Among traditional local schools, Flowery Branch High School had the biggest increase, from 84.1 to 93 percent. North Hall High School had the highest graduation rate at 97.1 percent.
Flowery Branch, West Hall, Chestatee and Gainesville high schools all increased by 8 percentage points or more.
Increased graduation rates are a focus of Gainesville City Schools’ strategic plan, according to a release from the district. The district’s rate increased from 68.7 percent in 2014 to 79.5 percent.
Last year, Gainesville teachers and counselors provided opportunities through the year for students to reach graduation, and they worked through the summer to ensure students could complete unfinished coursework, according to the district.
“Improving graduation rates takes a focused effort from so many people,” said Gainesville Principal Tom Smith. “The improved graduation rate for GHS is a result of a focused effort of the staff to support all students. Additionally, our students have worked very hard to put themselves in a position to graduate on time.”

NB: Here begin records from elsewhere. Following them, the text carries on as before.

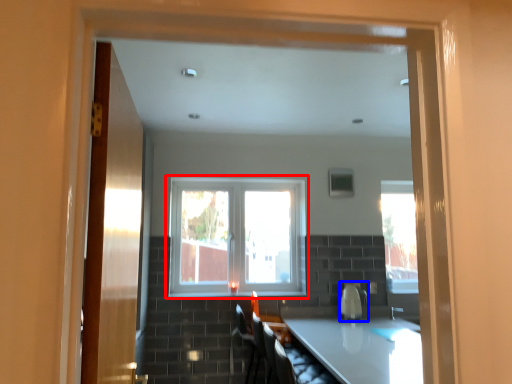 Question: Which object appears closest to the camera in this image, window (highlighted by a red box) or appliance (highlighted by a blue box)?

Choices:
 (A) window
 (B) appliance

Answer: (B) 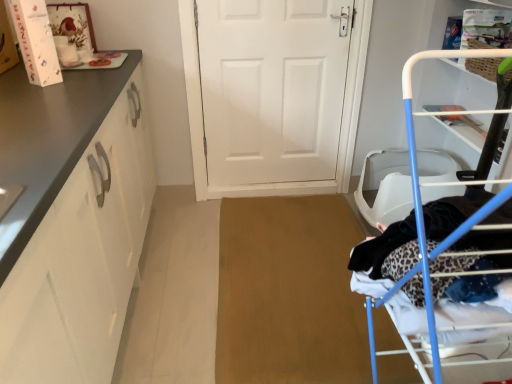 Question: From a real-world perspective, is blue metal drying rack at right positioned under matte white cabinet at left based on gravity?

Choices:
 (A) yes
 (B) no

Answer: (B)

Question: Is matte white cabinet at left at the back of blue metal drying rack at right?

Choices:
 (A) no
 (B) yes

Answer: (A)

Question: Does blue metal drying rack at right have a smaller size compared to matte white cabinet at left?

Choices:
 (A) yes
 (B) no

Answer: (A)

Question: Does blue metal drying rack at right appear on the right side of matte white cabinet at left?

Choices:
 (A) yes
 (B) no

Answer: (A)

Question: Does blue metal drying rack at right come behind matte white cabinet at left?

Choices:
 (A) yes
 (B) no

Answer: (B)

Question: From a real-world perspective, is matte white cabinet at left positioned above or below white matte door at center?

Choices:
 (A) below
 (B) above

Answer: (A)

Question: Choose the correct answer: Is matte white cabinet at left inside white matte door at center or outside it?

Choices:
 (A) outside
 (B) inside

Answer: (A)

Question: Relative to white matte door at center, is matte white cabinet at left in front or behind?

Choices:
 (A) behind
 (B) front

Answer: (B)

Question: Is matte white cabinet at left bigger or smaller than white matte door at center?

Choices:
 (A) small
 (B) big

Answer: (B)

Question: From their relative heights in the image, would you say white matte door at center is taller or shorter than matte white cabinet at left?

Choices:
 (A) short
 (B) tall

Answer: (B)

Question: Is white matte door at center situated inside matte white cabinet at left or outside?

Choices:
 (A) inside
 (B) outside

Answer: (B)

Question: Is white matte door at center in front of or behind matte white cabinet at left in the image?

Choices:
 (A) behind
 (B) front

Answer: (A)

Question: Considering the positions of white matte door at center and matte white cabinet at left in the image, is white matte door at center bigger or smaller than matte white cabinet at left?

Choices:
 (A) small
 (B) big

Answer: (A)

Question: In the image, is blue metal drying rack at right on the left side or the right side of matte white cabinet at left?

Choices:
 (A) left
 (B) right

Answer: (B)

Question: In terms of height, does blue metal drying rack at right look taller or shorter compared to matte white cabinet at left?

Choices:
 (A) short
 (B) tall

Answer: (B) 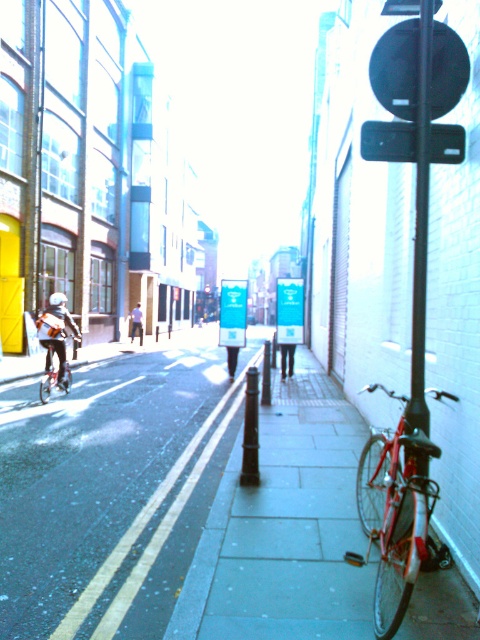 Question: Can you confirm if matte black helmet at upper left is positioned above light blue shirt at center?

Choices:
 (A) yes
 (B) no

Answer: (B)

Question: Which point appears farthest from the camera in this image?

Choices:
 (A) (70, 385)
 (B) (389, 474)

Answer: (A)

Question: Is black plastic at upper right smaller than shiny metallic bicycle at left?

Choices:
 (A) no
 (B) yes

Answer: (B)

Question: Among these objects, which one is nearest to the camera?

Choices:
 (A) shiny metallic bicycle at left
 (B) shiny red bicycle at right

Answer: (B)

Question: Which point is closer to the camera taking this photo?

Choices:
 (A) (440, 141)
 (B) (321, 577)
 (C) (66, 385)

Answer: (A)

Question: Does black plastic at upper right appear under matte black helmet at upper left?

Choices:
 (A) yes
 (B) no

Answer: (B) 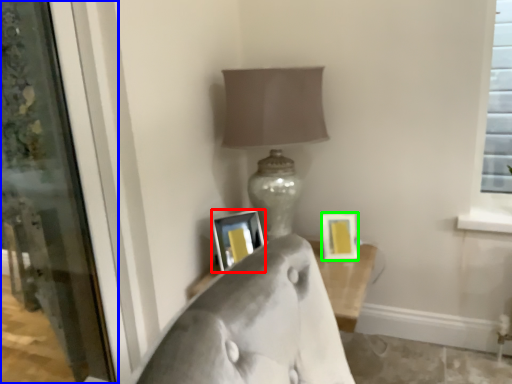 Question: Which object is positioned closest to picture frame (highlighted by a red box)? Select from screen door (highlighted by a blue box) and picture frame (highlighted by a green box).

Choices:
 (A) screen door
 (B) picture frame

Answer: (B)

Hall Superintendent Will Schofield said in 2006, the district graduation rate was 67.5 percent. The 2015 rate for the district was 83.7.
“Through the creation of 25 charter schools and programs of choice, our teachers and leaders have worked tirelessly to support our students in finding their unique gifts and passions,” Schofield said in an email. “Our work is not done. We want to ensure all of our students are life/college/job ready when they leave our district.”
Local nontraditional schools, which serve students who aren’t excelling in the traditional setting, include Lanier Charter Career Academy in Hall County and The Academy at Wood’s Mill in Gainesville.
The graduation rate at Lanier increased to 29.2 from 12.4. That represents 64 students graduating out of a class of 219 in 2015.
Lanier Principal Cindy Blakley said the elimination of the graduation test requirement was likely the biggest factor in the school’s more than doubled rate.
“Those who had previously been students with us and had finished all their high school credits, but couldn’t finish even one of the five graduation tests, could not receive their diploma,” Blakley said. “Through House Bill 91, they were able to do that, and so we had a large number of students benefit from this.”
Meanwhile, the graduation rate at Wood’s Mill decreased slightly, to 18 from 18.1. That represents nine students graduating out of a class of 50. School officials said they were still pleased to see the rate remained about steady.
Statewide, the 2015 high school graduation rate rose to 78.8 percent from 72.5 percent in 2014.
“The 2015 graduation rate shows that our schools are working harder and smarter than ever to ensure our students receive their diploma, something that affords them the opportunity to move on to postsecondary education, the military, or directly into a meaningful career,” State School Superintendent Richard Woods said in a news release. “I expect we will continue to see the graduation rate increase as we provide more personalized graduation plans with multiple paths to graduation.”